夜も深く、つまみを出しながらも酩酊する兄たちや笑い声に合わせながら
「名入れ・・・」をみんなで父に贈る提案をいつ切り出そうか考えていた。
父はとっくに帰宅し、集まったひとりひとりに笑顔を向けひとりひとりの
近況に耳を傾けている。
ひさしぶりの集まりと、いつもどおりの父。「定年退職」という言葉が出て
くることはなかったが、間もなく第二の人生が待っているのだな。
そう思うと、「ありがとう」。洗い物にとりかかる背中で小さく言葉にしてみる浩子であった。

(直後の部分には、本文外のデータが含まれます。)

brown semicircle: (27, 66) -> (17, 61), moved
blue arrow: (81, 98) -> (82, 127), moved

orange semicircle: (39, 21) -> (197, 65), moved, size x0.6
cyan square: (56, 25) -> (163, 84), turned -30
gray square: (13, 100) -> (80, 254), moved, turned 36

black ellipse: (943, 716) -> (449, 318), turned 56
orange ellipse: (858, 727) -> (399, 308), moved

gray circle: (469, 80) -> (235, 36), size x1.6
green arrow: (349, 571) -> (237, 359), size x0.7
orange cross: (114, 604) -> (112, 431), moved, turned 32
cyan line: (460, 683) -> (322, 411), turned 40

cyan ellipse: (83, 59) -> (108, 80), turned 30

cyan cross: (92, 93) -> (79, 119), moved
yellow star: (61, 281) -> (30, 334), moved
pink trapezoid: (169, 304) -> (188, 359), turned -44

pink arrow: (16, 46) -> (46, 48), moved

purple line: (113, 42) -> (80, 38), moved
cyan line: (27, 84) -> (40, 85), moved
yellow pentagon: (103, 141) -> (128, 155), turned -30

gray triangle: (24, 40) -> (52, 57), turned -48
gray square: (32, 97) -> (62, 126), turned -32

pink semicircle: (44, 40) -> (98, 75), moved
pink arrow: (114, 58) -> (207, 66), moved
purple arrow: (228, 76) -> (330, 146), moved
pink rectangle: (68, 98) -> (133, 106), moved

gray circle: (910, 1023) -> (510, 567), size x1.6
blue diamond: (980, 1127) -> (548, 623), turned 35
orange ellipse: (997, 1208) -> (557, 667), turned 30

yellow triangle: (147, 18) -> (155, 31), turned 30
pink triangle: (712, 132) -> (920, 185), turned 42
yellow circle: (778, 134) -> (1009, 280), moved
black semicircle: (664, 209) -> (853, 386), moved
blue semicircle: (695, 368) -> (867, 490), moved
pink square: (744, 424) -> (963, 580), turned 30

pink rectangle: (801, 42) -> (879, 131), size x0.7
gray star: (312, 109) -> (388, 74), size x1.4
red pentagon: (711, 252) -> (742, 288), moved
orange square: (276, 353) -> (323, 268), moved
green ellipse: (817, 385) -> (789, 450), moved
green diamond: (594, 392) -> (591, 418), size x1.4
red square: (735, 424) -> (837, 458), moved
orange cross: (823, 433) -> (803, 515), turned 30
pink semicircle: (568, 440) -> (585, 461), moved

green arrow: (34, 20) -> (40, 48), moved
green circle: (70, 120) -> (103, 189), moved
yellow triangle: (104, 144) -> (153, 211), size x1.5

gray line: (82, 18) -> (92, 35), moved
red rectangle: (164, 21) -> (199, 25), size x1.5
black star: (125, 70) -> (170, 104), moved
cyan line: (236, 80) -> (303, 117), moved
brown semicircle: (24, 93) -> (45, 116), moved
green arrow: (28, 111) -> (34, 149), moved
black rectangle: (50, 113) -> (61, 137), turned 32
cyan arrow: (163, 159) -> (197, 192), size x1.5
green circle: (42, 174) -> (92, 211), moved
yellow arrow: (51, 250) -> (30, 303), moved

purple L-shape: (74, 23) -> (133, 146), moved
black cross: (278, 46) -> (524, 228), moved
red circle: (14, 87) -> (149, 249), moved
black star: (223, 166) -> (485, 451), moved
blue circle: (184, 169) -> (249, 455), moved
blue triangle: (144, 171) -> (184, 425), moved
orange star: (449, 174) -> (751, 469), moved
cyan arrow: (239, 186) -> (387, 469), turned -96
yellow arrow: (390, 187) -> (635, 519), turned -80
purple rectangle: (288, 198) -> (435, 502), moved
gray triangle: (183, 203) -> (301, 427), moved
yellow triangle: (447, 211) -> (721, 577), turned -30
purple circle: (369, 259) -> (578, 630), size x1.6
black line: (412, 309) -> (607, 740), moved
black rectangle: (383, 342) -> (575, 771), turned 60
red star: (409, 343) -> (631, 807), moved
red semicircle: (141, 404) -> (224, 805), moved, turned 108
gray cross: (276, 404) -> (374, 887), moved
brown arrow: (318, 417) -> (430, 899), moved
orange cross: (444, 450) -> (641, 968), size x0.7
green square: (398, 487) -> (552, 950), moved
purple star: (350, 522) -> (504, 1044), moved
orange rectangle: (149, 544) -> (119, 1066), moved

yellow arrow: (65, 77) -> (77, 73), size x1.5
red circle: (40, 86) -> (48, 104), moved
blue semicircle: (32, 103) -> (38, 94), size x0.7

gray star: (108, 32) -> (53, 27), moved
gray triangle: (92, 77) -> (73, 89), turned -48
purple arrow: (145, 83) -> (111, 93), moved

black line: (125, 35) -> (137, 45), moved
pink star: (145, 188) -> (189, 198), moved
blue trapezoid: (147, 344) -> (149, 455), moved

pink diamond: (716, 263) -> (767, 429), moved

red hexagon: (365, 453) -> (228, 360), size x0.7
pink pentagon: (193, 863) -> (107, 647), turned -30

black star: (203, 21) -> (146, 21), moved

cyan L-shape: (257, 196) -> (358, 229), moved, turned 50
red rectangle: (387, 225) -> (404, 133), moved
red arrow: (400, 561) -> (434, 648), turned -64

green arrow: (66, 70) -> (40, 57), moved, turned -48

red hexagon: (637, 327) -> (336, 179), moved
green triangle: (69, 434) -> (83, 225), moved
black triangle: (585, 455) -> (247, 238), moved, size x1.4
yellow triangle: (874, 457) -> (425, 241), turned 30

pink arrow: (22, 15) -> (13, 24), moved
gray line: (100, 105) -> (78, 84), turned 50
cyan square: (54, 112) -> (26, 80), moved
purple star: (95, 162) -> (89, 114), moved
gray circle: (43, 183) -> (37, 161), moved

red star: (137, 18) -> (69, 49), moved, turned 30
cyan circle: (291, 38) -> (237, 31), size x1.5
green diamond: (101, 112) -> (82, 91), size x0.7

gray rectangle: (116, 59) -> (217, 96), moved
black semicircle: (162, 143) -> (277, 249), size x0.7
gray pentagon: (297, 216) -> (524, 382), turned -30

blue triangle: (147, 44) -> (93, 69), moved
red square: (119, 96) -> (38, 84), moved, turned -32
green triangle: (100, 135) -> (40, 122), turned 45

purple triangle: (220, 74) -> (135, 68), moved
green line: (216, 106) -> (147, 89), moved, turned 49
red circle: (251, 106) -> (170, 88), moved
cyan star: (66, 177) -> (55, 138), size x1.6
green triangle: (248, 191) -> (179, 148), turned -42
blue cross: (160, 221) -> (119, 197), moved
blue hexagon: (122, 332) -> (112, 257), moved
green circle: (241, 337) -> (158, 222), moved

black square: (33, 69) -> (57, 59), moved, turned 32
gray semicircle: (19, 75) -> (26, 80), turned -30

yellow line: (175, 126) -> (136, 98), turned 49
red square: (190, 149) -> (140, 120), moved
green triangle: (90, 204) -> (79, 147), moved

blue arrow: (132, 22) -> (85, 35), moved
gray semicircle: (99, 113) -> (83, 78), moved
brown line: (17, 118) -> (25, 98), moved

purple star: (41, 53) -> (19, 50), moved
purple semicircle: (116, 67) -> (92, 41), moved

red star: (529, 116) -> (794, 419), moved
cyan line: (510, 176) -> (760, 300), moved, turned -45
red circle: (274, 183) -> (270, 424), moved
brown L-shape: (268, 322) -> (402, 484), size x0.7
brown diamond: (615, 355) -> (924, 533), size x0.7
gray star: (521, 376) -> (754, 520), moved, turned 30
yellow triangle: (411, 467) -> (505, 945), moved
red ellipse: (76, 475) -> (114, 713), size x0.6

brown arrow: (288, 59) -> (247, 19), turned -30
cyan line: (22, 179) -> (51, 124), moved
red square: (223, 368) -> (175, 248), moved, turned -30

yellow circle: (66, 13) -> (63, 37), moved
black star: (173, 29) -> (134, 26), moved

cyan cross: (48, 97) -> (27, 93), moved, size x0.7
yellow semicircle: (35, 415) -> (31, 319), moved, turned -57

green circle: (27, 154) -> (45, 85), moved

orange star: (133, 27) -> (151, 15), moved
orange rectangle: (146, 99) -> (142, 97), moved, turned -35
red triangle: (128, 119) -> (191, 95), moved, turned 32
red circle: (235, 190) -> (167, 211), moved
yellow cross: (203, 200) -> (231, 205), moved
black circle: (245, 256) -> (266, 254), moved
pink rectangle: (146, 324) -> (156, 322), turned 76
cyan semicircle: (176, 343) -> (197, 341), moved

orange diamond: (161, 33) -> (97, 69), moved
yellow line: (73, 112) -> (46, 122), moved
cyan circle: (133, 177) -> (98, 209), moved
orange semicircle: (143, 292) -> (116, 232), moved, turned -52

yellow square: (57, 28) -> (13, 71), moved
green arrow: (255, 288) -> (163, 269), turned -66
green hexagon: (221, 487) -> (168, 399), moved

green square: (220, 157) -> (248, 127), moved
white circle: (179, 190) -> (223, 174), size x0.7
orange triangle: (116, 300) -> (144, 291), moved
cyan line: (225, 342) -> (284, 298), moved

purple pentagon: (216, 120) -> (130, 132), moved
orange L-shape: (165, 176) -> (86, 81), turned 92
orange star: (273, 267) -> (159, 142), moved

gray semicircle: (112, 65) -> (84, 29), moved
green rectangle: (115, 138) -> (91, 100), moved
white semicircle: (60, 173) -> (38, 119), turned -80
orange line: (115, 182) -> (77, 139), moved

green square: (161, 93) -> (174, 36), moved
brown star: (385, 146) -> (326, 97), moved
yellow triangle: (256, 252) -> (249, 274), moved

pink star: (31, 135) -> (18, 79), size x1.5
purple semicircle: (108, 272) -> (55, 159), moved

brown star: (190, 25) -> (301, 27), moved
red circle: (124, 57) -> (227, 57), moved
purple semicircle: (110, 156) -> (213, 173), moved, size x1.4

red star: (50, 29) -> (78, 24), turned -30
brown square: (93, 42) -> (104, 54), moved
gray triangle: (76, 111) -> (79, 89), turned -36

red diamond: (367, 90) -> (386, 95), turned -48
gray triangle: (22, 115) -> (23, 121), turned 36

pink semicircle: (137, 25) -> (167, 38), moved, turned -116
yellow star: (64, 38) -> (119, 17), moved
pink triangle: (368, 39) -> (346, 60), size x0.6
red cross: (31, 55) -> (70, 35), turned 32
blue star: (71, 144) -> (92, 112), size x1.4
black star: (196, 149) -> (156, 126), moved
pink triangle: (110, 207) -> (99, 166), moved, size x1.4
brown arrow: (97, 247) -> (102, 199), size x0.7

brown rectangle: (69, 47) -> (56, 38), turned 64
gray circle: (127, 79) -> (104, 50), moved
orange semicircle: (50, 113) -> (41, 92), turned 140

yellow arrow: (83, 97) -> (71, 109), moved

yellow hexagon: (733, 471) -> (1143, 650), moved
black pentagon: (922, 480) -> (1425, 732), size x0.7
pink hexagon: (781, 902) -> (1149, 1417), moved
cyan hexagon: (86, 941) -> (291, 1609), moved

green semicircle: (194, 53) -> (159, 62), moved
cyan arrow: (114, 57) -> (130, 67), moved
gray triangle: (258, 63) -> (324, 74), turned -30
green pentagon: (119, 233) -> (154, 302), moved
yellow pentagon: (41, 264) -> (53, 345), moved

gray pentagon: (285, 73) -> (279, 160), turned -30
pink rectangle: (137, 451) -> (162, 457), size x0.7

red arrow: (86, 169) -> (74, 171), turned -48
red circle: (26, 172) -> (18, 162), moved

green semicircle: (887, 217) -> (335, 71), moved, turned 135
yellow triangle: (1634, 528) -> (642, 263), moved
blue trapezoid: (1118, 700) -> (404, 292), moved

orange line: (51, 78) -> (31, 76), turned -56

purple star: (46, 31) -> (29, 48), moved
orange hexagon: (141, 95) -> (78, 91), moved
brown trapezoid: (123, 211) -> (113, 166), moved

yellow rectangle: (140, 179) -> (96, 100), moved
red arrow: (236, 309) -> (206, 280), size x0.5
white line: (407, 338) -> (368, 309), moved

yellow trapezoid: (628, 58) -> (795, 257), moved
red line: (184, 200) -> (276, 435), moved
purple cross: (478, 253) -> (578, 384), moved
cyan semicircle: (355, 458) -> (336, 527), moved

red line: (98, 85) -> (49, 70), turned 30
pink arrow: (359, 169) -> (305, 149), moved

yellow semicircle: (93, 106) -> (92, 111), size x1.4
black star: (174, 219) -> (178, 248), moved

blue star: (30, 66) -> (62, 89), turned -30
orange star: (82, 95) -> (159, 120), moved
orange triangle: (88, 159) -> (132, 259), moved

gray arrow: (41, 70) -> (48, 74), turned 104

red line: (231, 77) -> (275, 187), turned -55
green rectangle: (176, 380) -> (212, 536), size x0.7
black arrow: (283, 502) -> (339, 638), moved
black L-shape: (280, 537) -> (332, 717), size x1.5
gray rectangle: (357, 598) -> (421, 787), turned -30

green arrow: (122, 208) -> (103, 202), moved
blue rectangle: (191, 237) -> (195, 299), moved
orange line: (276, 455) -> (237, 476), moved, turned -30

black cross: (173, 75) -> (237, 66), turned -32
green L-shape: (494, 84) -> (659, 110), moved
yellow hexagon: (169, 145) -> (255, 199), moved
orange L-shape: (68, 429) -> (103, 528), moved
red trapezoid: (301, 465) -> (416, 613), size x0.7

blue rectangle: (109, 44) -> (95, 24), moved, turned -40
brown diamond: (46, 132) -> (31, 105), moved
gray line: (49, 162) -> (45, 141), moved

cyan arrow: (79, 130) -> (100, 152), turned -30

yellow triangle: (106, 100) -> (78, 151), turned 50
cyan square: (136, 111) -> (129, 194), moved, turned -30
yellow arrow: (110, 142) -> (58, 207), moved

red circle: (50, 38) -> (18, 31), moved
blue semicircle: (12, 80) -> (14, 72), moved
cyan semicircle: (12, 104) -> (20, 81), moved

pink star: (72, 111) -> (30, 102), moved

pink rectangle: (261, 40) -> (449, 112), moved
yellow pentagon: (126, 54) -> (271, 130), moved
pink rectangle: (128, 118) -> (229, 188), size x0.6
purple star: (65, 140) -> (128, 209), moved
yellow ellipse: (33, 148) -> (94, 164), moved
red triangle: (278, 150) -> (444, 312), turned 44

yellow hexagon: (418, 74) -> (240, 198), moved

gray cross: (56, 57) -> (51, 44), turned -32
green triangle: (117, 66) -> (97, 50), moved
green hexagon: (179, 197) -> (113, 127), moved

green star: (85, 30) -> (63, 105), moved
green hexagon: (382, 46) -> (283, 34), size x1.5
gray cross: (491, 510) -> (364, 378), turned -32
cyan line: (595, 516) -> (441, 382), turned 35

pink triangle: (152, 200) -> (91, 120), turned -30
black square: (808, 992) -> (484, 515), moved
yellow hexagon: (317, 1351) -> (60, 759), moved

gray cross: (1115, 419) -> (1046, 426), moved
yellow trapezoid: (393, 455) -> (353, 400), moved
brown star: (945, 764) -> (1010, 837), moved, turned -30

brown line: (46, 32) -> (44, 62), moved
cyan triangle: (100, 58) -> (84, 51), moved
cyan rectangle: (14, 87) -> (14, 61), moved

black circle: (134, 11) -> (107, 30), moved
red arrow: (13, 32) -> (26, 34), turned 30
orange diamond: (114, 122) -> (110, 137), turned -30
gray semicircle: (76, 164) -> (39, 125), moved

小学校入学、運動会、授業参観・・・・そのほとんどに父の姿はなかった。
だが、そのほとんどに母や、おじいおばあがいた。兄弟がいた。友達がいた。
父さんは孤独ではなかっただろうか? 父さんが仕事を休める平日は、私たち兄弟は学校だった。
そんな中、成長を見守り続けてくれた父さんがいる。
現に今も、目を細めしわくちゃに笑いながら泡盛の水割りを飲みみんなの成長を
(兄貴らは成長というよりすっかりおっさんだが)喜んでいる。
よ~し! そっと贈ろう。
今まで私たちを、どんなことがあっても見守ってくれた父のように、そっと。
そして何年かして、みんなで開けよう。
「定年」は周りが決めること。「かりゆし」は私たち家族が決めること。
浩子は流し台で、思わず「いきものがかり」を口ずさんでいた。